Discrimination against the Karen remains deeply entrenched in state institutions: state education in schools in Karen areas, even where they are the majority of the population, is exclusively provided in the Burmese language, and government offices provide no access to services in Karen languages. Numerous reports continue to point out that government jobs in Karen areas appear to be increasingly the reserved domain of ethnic Burman.
The Burmese army has continued to conduct occasional raids in those ethnic Mon areas where the ceasefire has not held, and is accused of enforced labour, displacement, rape, murder and widespread land confiscation. As a result, there has been a mass exodus of Mon to Thailand. The SPDC's military presence has increased dramatically: the number of army regiments in Ye Township went from two in 2000 to ten by 2007.
In part as a result of increasing government restrictions, Médecins Sans Frontières pulled out after four years of work in Mon State. As a result, Mon resettlement sites appeared to have run out of basic medical supplies by mid-2007. Other UN and international agencies based in Rangoon continue to have very limited access to the Mon ceasefire areas.

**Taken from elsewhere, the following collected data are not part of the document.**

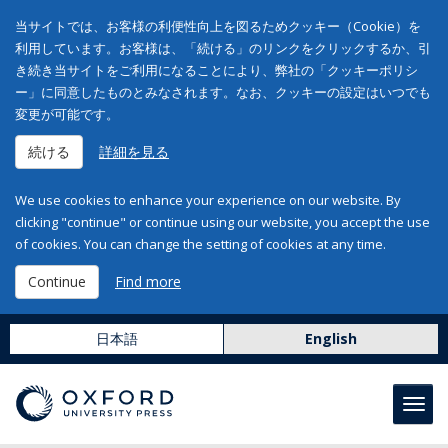
当サイトでは、お客様の利便性向上を図るためクッキー（Cookie）を
利用しています。お客様は、「続ける」のリンクをクリックするか、引
き続き当サイトをご利用になることにより、弊社の「クッキーポリシ
ー」に同意したものとみなされます。なお、クッキーの設定はいつでも
変更が可能です。
続ける
詳細を見る
We use cookies to enhance your experience on our website. By
clicking "continue" or continue using our website, you accept the use
of cookies. You can change the setting of cookies at any time.
Continue
Find more
日本語
English
Toggl
navig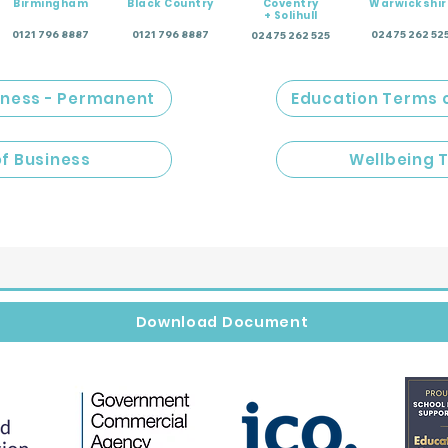
Birmingham
Black Country
Coventry
Warwickshir
+ Solihull
0121 796 8887
0121 796 8887
02475 262 52
02475 262 525
iness - Permanent
Education Terms 
of Business
Wellbeing 
Download Document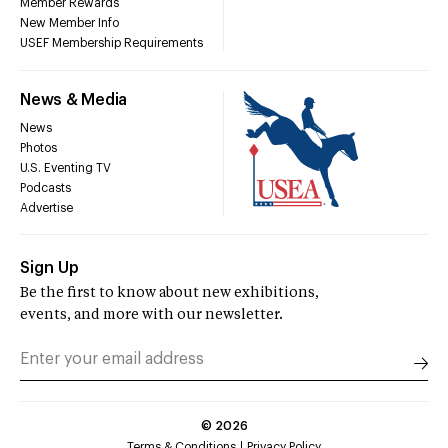
Member Rewards
New Member Info
USEF Membership Requirements
News & Media
News
Photos
U.S. Eventing TV
Podcasts
Advertise
Sign Up
Be the first to know about new exhibitions,
events, and more with our newsletter.
©
2026
Terms & Conditions
Privacy Policy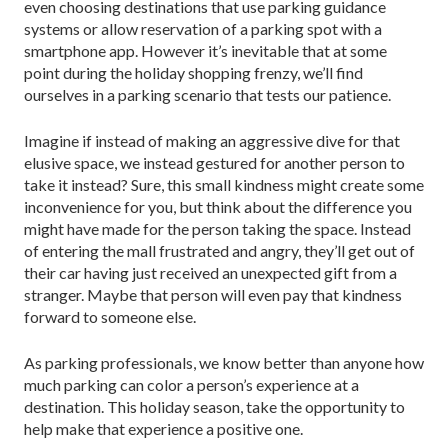
even choosing destinations that use parking guidance
systems or allow reservation of a parking spot with a
smartphone app. However it’s inevitable that at some
point during the holiday shopping frenzy, we’ll find
ourselves in a parking scenario that tests our patience.
Imagine if instead of making an aggressive dive for that
elusive space, we instead gestured for another person to
take it instead? Sure, this small kindness might create some
inconvenience for you, but think about the difference you
might have made for the person taking the space. Instead
of entering the mall frustrated and angry, they’ll get out of
their car having just received an unexpected gift from a
stranger. Maybe that person will even pay that kindness
forward to someone else.
As parking professionals, we know better than anyone how
much parking can color a person’s experience at a
destination. This holiday season, take the opportunity to
help make that experience a positive one.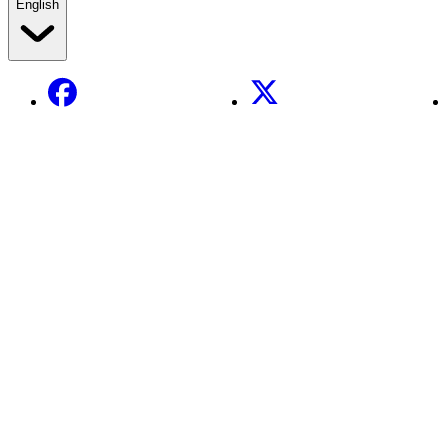
English
Facebook
X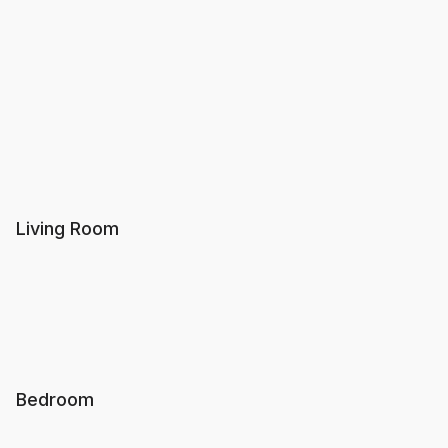
Living Room
Bedroom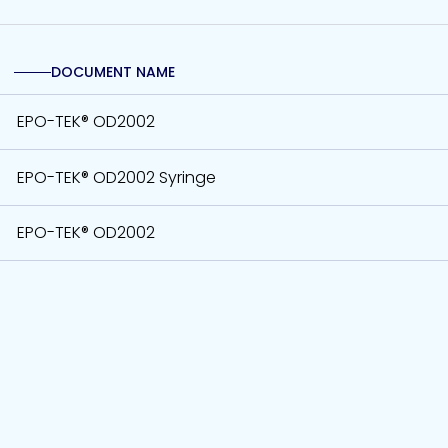
DOCUMENT NAME
EPO-TEK® OD2002
EPO-TEK® OD2002 Syringe
EPO-TEK® OD2002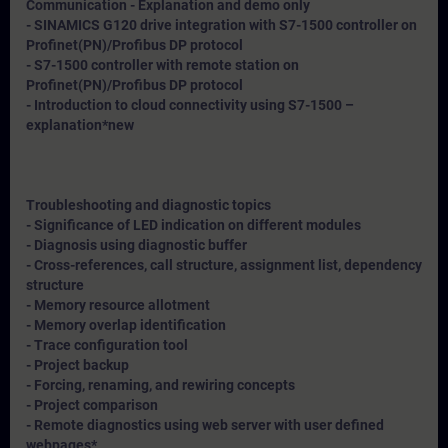
Communication - Explanation and demo only
- SINAMICS G120 drive integration with S7-1500 controller on
Profinet(PN)/Profibus DP protocol
- S7-1500 controller with remote station on
Profinet(PN)/Profibus DP protocol
- Introduction to cloud connectivity using S7-1500 –
explanation*
new
Troubleshooting and diagnostic topics
- Significance of LED indication on different modules
- Diagnosis using diagnostic buffer
- Cross-references, call structure, assignment list, dependency
structure
- Memory resource allotment
- Memory overlap identification
- Trace configuration tool
- Project backup
- Forcing, renaming, and rewiring concepts
- Project comparison
- Remote diagnostics using web server with user defined
webpages*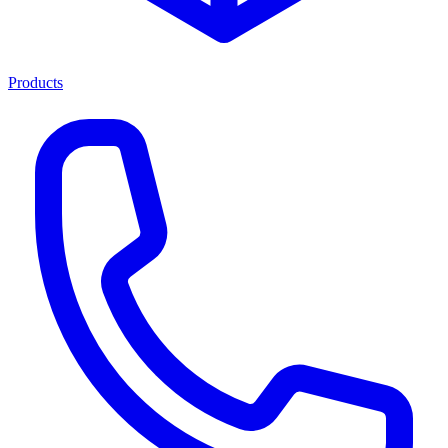
Products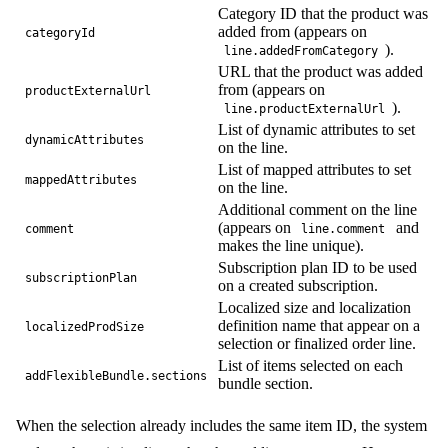
quantity
Category ID that the product was
lines
{
added from (appears on
categoryId
id
).
line.addedFromCategory
productNumber
URL that the product was added
unitPrice
{
from (appears on
productExternalUrl
formattedValue
).
line.productExternalUrl
}
}
List of dynamic attributes to set
dynamicAttributes
}
on the line.
}
List of mapped attributes to set
mappedAttributes
on the line.
Additional comment on the line
(appears on
and
comment
line.comment
makes the line unique).
Subscription plan ID to be used
subscriptionPlan
on a created subscription.
Localized size and localization
definition name that appear on a
localizedProdSize
selection or finalized order line.
List of items selected on each
addFlexibleBundle.sections
bundle section.
When the selection already includes the same item ID, the system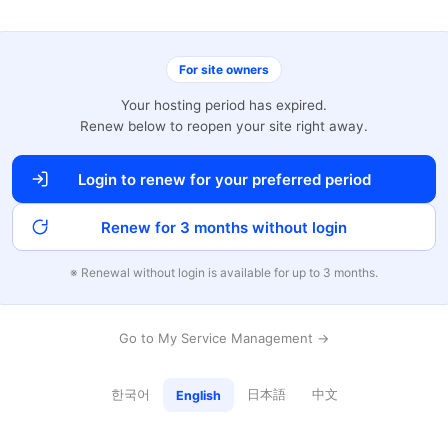
For site owners
Your hosting period has expired.
Renew below to reopen your site right away.
Login to renew for your preferred period
Renew for 3 months without login
※ Renewal without login is available for up to 3 months.
Go to My Service Management →
한국어
日本語
中文
English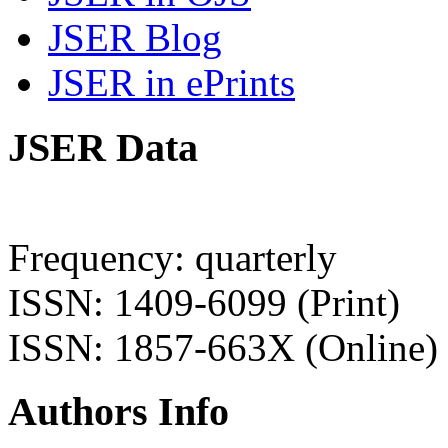
JSER Blog
JSER in ePrints
JSER Data
Frequency: quarterly
ISSN: 1409-6099 (Print)
ISSN: 1857-663X (Online)
Authors Info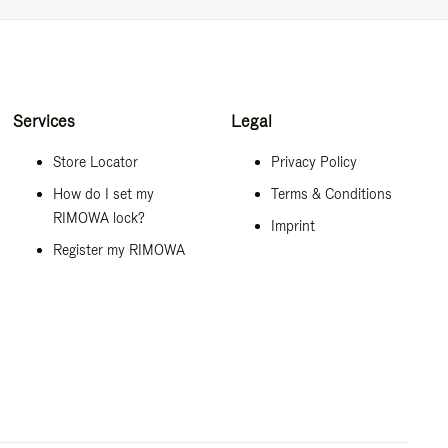
Services
Legal
Store Locator
Privacy Policy
How do I set my
Terms & Conditions
RIMOWA lock?
Imprint
Register my RIMOWA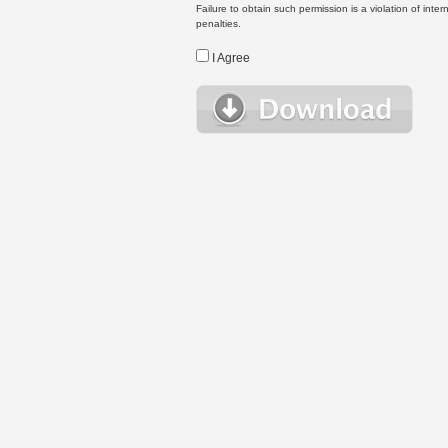
Failure to obtain such permission is a violation of inte
penalties.
I Agree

The Mon continue to be vastly under-represented in most state institutions, which seems to be partially due to discriminatory government polices and practices in hiring and promotion processes, which favour ethnic Burman.

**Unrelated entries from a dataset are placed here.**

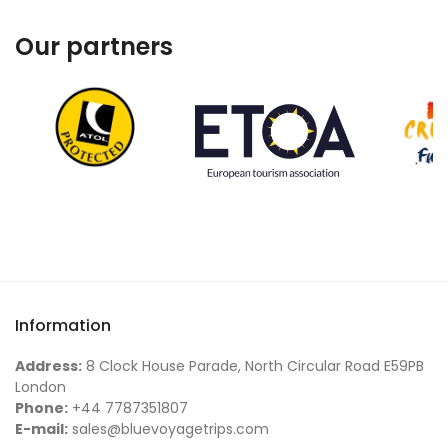
Our partners
Information
Address:
8 Clock House Parade, North Circular Road E59PB
London
Phone:
+44 7787351807
E-mail:
sales@bluevoyagetrips.com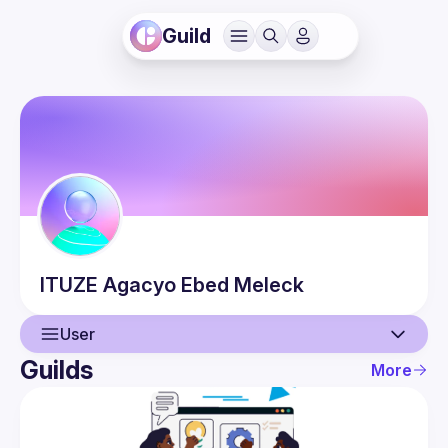
Guild
ITUZE Agacyo
Ebed Meleck
User
Guilds
More
User
Events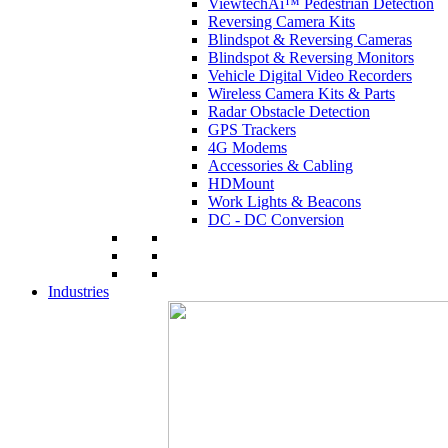
ViewtechAi™ Pedestrian Detection
Reversing Camera Kits
Blindspot & Reversing Cameras
Blindspot & Reversing Monitors
Vehicle Digital Video Recorders
Wireless Camera Kits & Parts
Radar Obstacle Detection
GPS Trackers
4G Modems
Accessories & Cabling
HDMount
Work Lights & Beacons
DC - DC Conversion
Industries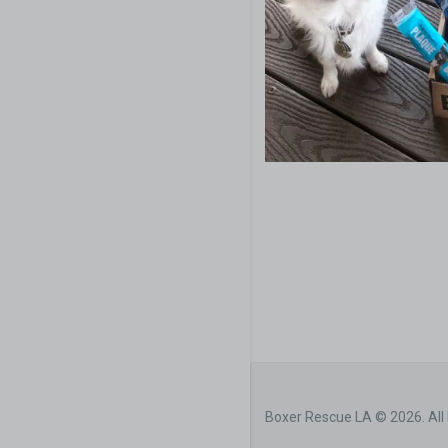
Boxer Rescue LA © 2026. All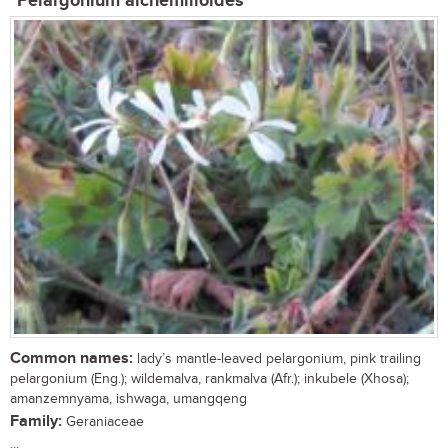
Pelargonium alchemilloides
Common names:
lady’s mantle-leaved pelargonium, pink trailing
pelargonium (Eng.); wildemalva, rankmalva (Afr.); inkubele (Xhosa);
amanzemnyama, ishwaga, umangqeng
Family:
Geraniaceae
...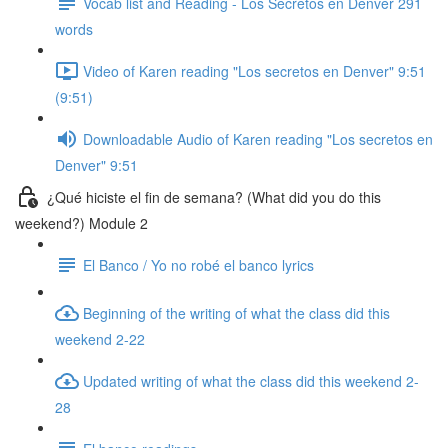
Vocab list and Reading - Los Secretos en Denver 291
words
Video of Karen reading "Los secretos en Denver" 9:51
(9:51)
Downloadable Audio of Karen reading "Los secretos en
Denver" 9:51
¿Qué hiciste el fin de semana? (What did you do this
weekend?) Module 2
El Banco / Yo no robé el banco lyrics
Beginning of the writing of what the class did this
weekend 2-22
Updated writing of what the class did this weekend 2-
28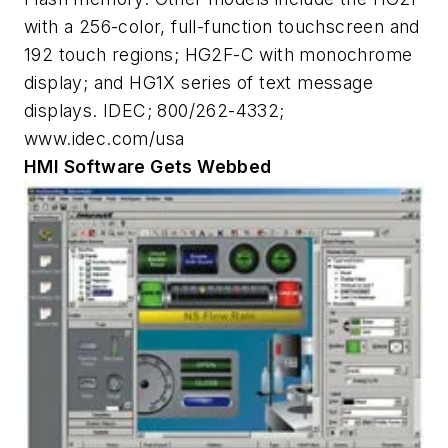
with a 256-color, full-function touchscreen and
192 touch regions; HG2F-C with monochrome
display; and HG1X series of text message
displays. IDEC; 800/262-4332;
www.idec.com/usa
HMI Software Gets Webbed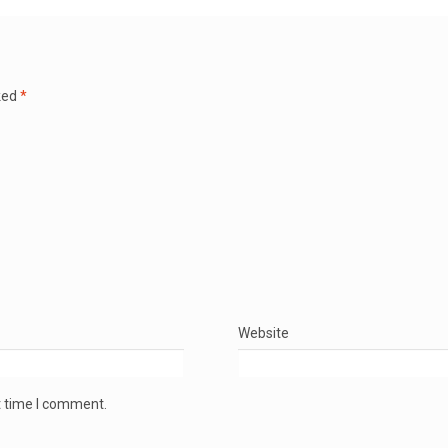
ked
*
Website
t time I comment.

In his June 2007 report, the Special Rapporteur on Contemporary Forms of Racism, Racial Discrimination, Xenophobia and Related Intolerance highlighted the case of the Rohingyas, a Muslim ethnic minority living in northern Rakhine State, western Burma. According to the report 'the Rohingyas are targeted because of their ethnicity and suffer widespread discrimination at the hands of the authorities'. Rohingyas are unable to qualify for citizenship and their freedom of movement is severely restricted because they cannot afford to pay the fee needed for official authorization to travel outside of their villages; they are also unable to access medical and educational services.

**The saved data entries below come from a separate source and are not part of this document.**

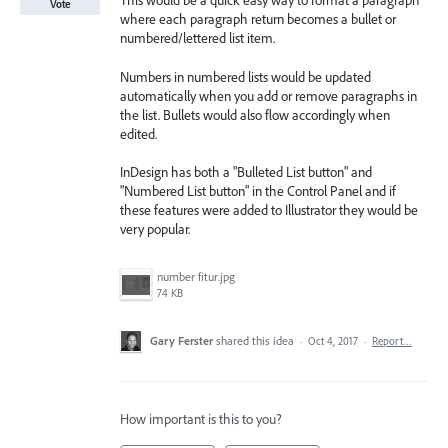
This would be a quick easy way to format a paragraph
Vote
where each paragraph return becomes a bullet or
numbered/lettered list item.
Numbers in numbered lists would be updated
automatically when you add or remove paragraphs in
the list. Bullets would also flow accordingly when
edited.
InDesign has both a "Bulleted List button" and
"Numbered List button" in the Control Panel and if
these features were added to Illustrator they would be
very popular.
number fitur.jpg
74 KB
Gary Ferster
shared this idea
·
Oct 4, 2017
·
Report…
How important is this to you?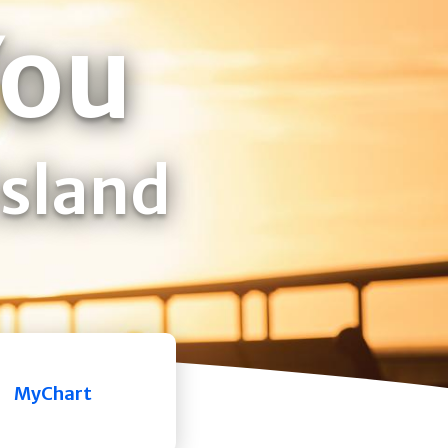
You
Island
MyChart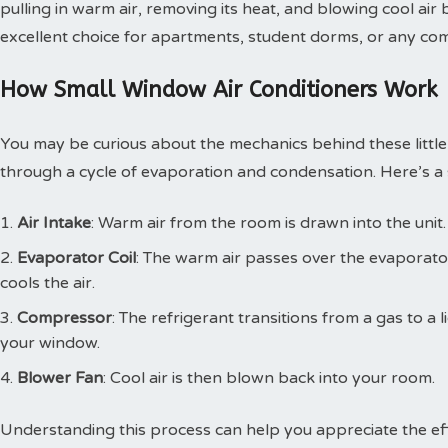
pulling in warm air, removing its heat, and blowing cool ai
excellent choice for apartments, student dorms, or any comp
How Small Window Air Conditioners Work
You may be curious about the mechanics behind these little 
through a cycle of evaporation and condensation. Here’s a s
Air Intake
: Warm air from the room is drawn into the unit.
Evaporator Coil
: The warm air passes over the evaporato
cools the air.
Compressor
: The refrigerant transitions from a gas to a
your window.
Blower Fan
: Cool air is then blown back into your room.
Understanding this process can help you appreciate the effi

In 1993 the military government set in motion the National Convention in order to write a new constitution, yet in September 2007 the process came to an end with a written constitution still lacking. According to Human Rights Watch, some ethnic national groups that had reached ceasefire agreements with the government on the premise that the National Convention would bring about true reforms have hinted that they may resume armed conflict against the government if their basic demands are not addressed. In October the junta set up a fresh committee to draft a new constitution, a decision which the generals call their 'roadmap' to democracy according to state media. The opposition is unrepresented on the new committee.
The area of Burma along the Chinese border, which once produced about 30 per cent of the country's opium, was declared opium-free in 2006 by the United Nations. Ethnic Shan and Wa groups have both been involved in eradication of poppy cultivation, although UN observers note that the area is becoming central to the production of methamphetamine and is the source of half of Asia's supply of the drug.